Car companies will almost certainly bring even more tech integration to vehicles this year. We could see anything from smart assistants like Amazon Alexa and Google Assistant getting built into dashboards to announcements around augmented reality displays and advancements in self-driving technologies. Beyond cars, expect updates to electric scooters and the introduction of some unique concepts, including this self-balancing Segway wheelchair.
At last year’s CES, the Consumer Technology Association — the group behind the event drew controversy for stripping a woman’s innovation award for a high-tech vibrator after it was deemed “immoral, obscene, indecent, profane or not in keeping with CTA’s image ….” The CTA ultimately walked back its decision in May and returned the award to the vibrator company. This year, the category will be in force, from build-your-own vibrator workshops, intimate gadgets for couples and a sex toy already in the running as a finalist for Last Gadget Standing, an annual competition hosted in partnership with CTA.
After more than a year of intense scrutiny over how the tech industry handles user data, expect gadget makers to play up new privacy measures to help earn back user trust. Executives from BlackBerry, Apple, Facebook, Verizon and others will also discuss on a series of panels how they are tackling growing concerns around privacy and security at their companies.
AI and smart assistants
Amazon, Google and Samsung are expected to make software updates to their smart assistants this year, paving the way for new features and capabilities to make gadgets brainier than ever. But perhaps the most anticipated AI update is a rumored Samsung project called Neon, a more visual digital assistant — or “artificial human,” as Samsung teases it. Although it’s unclear what this expected CGI-like system could bring, it could be far more sophisticated than the existing Alexas, Google Assistants and Bixbys of the world.
TVs and streaming services
CES is always a crowd pleaser when it comes to new TVs: the bigger, the flashier the better. In past years, we’ve seen rollable TVs, a giant modular wall of TVs and 8K TVs. This year will be more of the same, but with limited 8K content available, it will likely remain a niche product.

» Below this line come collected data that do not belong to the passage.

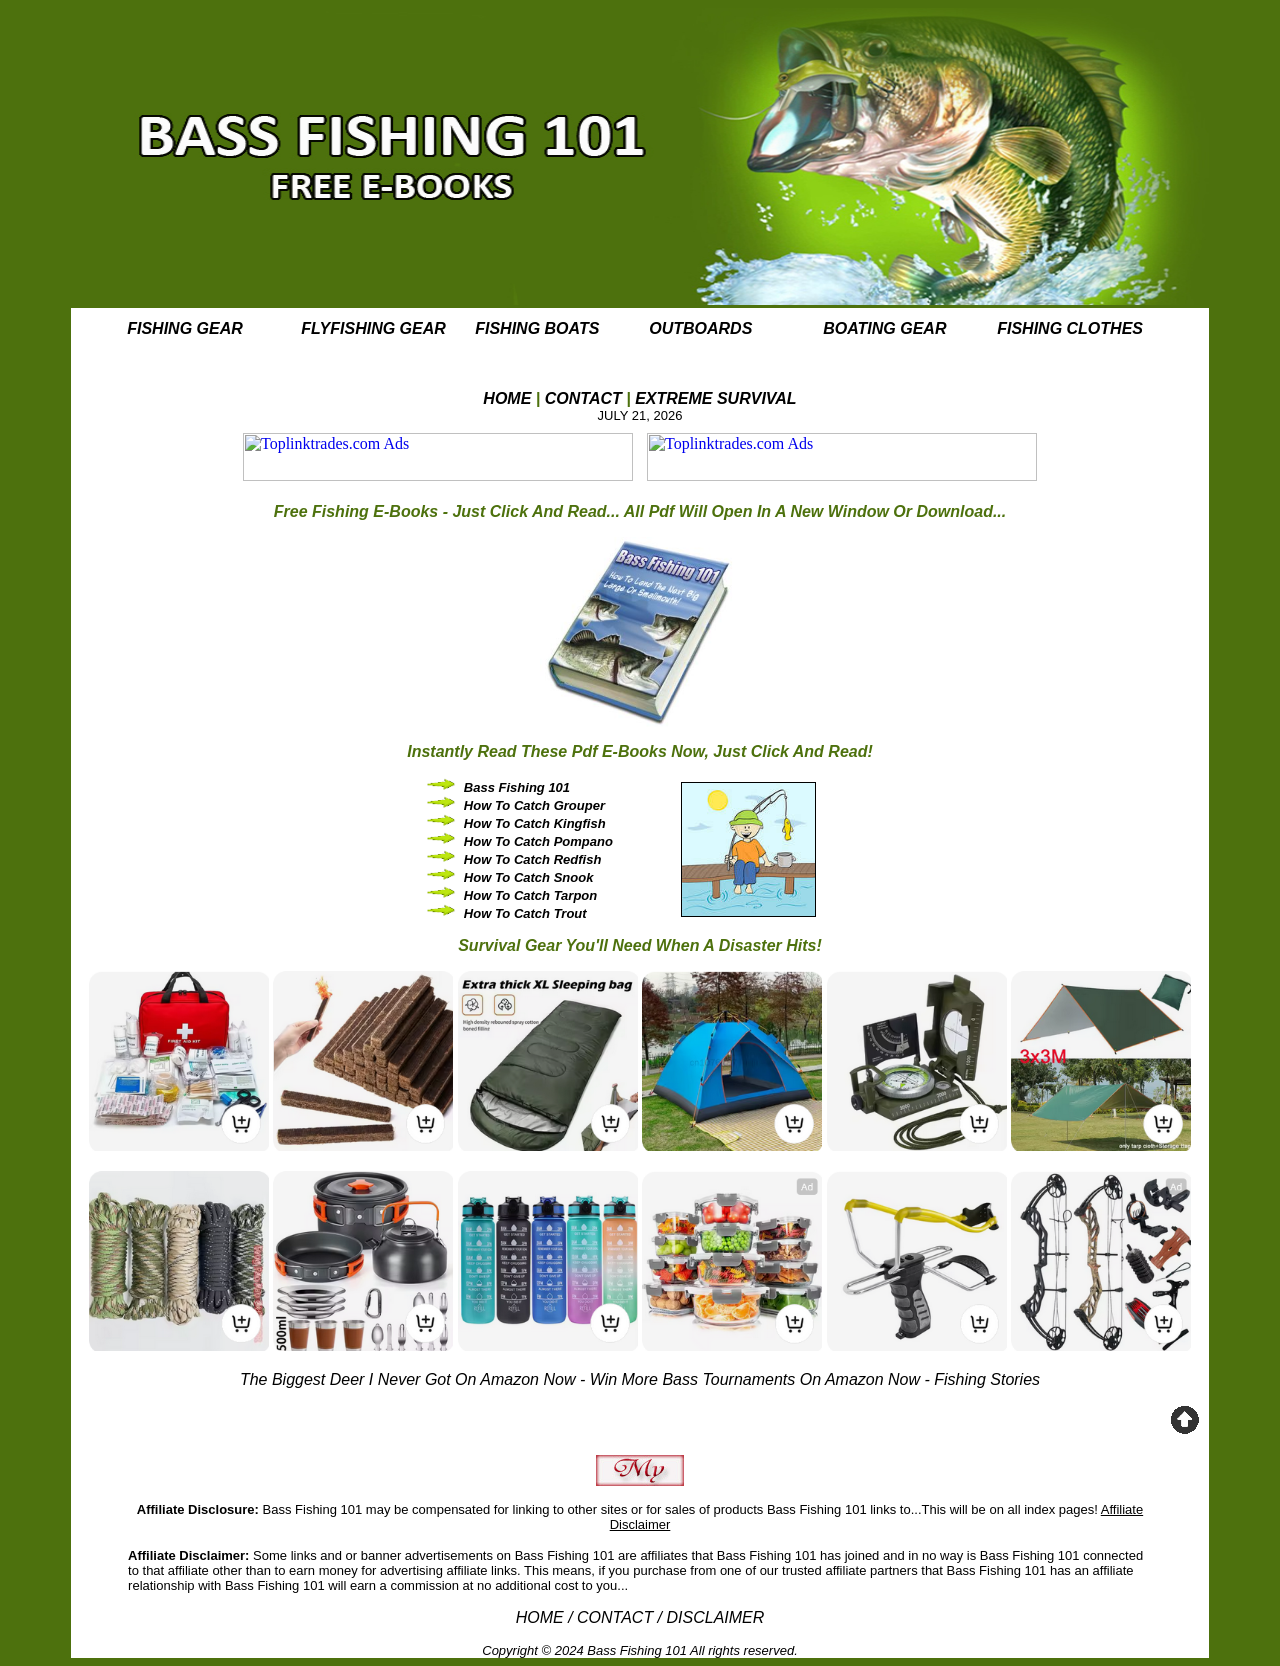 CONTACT (583, 398)
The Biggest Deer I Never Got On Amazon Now (408, 1379)
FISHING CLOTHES (1070, 328)
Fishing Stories (987, 1379)
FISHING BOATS (537, 328)
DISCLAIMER (716, 1617)
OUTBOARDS (700, 328)
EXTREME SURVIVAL (716, 398)
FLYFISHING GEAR (373, 328)
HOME (507, 398)
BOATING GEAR (884, 328)
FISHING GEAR (185, 328)
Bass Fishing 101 (637, 1650)
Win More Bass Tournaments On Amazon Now (755, 1379)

We will, however, likely see more 4K HDR sets show up on the trade show floor.
Although Netflix, Hulu and Disney+ aren’t expected to share news, smaller streaming services, such as short-form mobile platform Quibi, and new platforms from traditional broadcasting companies, including NBCUniversal, are expected to announce news at scheduled keynotes.
Other categories to watch include advancements in augmented reality and virtual reality. Although we won’t see too many system updates, companies are expected to showcase accessories with sound and touch vibrations, which makes it seem like you’re in a virtual world. Changes are also coming to wearables, with a focus less on fitness tracking and more on extra features, such as help you shop or regulate your body temperature.